Lors de sa comparution, Reeves fut autorisé à lire un document qui portait autant sur l’histoire de Terre-Neuve que sur la situation qui y régnait alors. Il tenait en particulier à réfuter le témoignage de Peter Ougier* et de William Newman, marchands du Devon qui s’opposaient aux réformes judiciaires. Reeves attribuait leur attitude et celle de leurs partisans du sud-ouest de l’Angleterre aux activités honteuses de certains représentants des marchands à Terre-Neuve, qui résistaient à l’administration de la justice pour « tirer le moins de traites » possible sur leurs employeurs. « Une certaine classe » de marchands du sud-ouest s’étaient « invariablement opposés à toute tentative pour faire régner l’ordre et la justice » à Terre-Neuve, considérant l’île comme leur propriété. Leur dessein avait été « de protéger leurs intérêts privés [...] en échappant à toute concurrence de la part des autres commerçants et à toute inspection ». Ils avaient exprimé leur ligne d’action dans des slogans tels que Pas de résidents ou Une pêche libre, exploitée à partir de la Grande-Bretagne. Mais, en fait, ils avaient cherché à « échapper eux-mêmes à toute règle et à tout ordre, en exerçant un monopole exclusif, et à étendre sans contrainte leur emprise sur les boatkeepers et les habitants pauvres, qu’ils maintenaient] sous un joug perpétuel ». Reeves recommandait fortement le maintien de l’appareil judiciaire et avançait que celui-ci pourrait être amélioré par l’établissement d’un tribunal qui, en l’absence du juge en chef et des surrogates, veillerait au recouvrement des dettes et au règlement de tout type de poursuite. Ce tribunal, dont les jugements devraient pouvoir être portés en appel devant la Cour suprême, pourrait être constitué « des personnes mêmes qui siégeaient à la Cour des plaids communs ». Terre-Neuve avait besoin « de la surveillance et de la protection d’une magistrature et d’officiers de justice, comme les autres territoires du roi, [bref de] quelque chose qui ressemblait davantage à un gouvernement sédentaire ».

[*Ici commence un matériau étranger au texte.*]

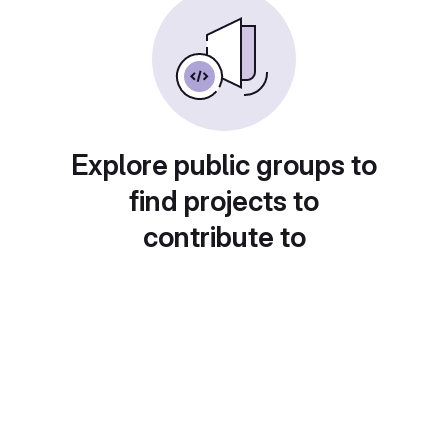
Explore public groups to
find projects to
contribute to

Parlant du mode de propriété foncière en vigueur à Terre-Neuve, Reeves notait par ailleurs que, dans le cas des « trois quarts des terres [...] occupées et détenues », aucune « concession ni [... aucun] document indiquant le propriétaire originel » ne pouvait être retracé. La propriété par simple occupation prévalait généralement dans les petits villages de pêcheurs « où, loin des regards du gouvernement, [les gens] pos[aient] des bornes et se taill[aient] des terrains presque à leur guise ». Selon lui, la couronne aurait dû recevoir des propriétaires terriens « quelque reconnaissance sous forme de redevance ».
L’avis de Reeves sur les questions judiciaires, à tout le moins, fut pris au sérieux ; en effet, le 17 juin 1793, une loi prolongeant la durée du système qu’il avait instauré reçut la sanction royale. Ce fut D’Ewes Coke qui lui succéda comme juge en chef. La coutume d’adopter des lois tous les ans eut cours jusqu’en 1809, année où les tribunaux devinrent permanents.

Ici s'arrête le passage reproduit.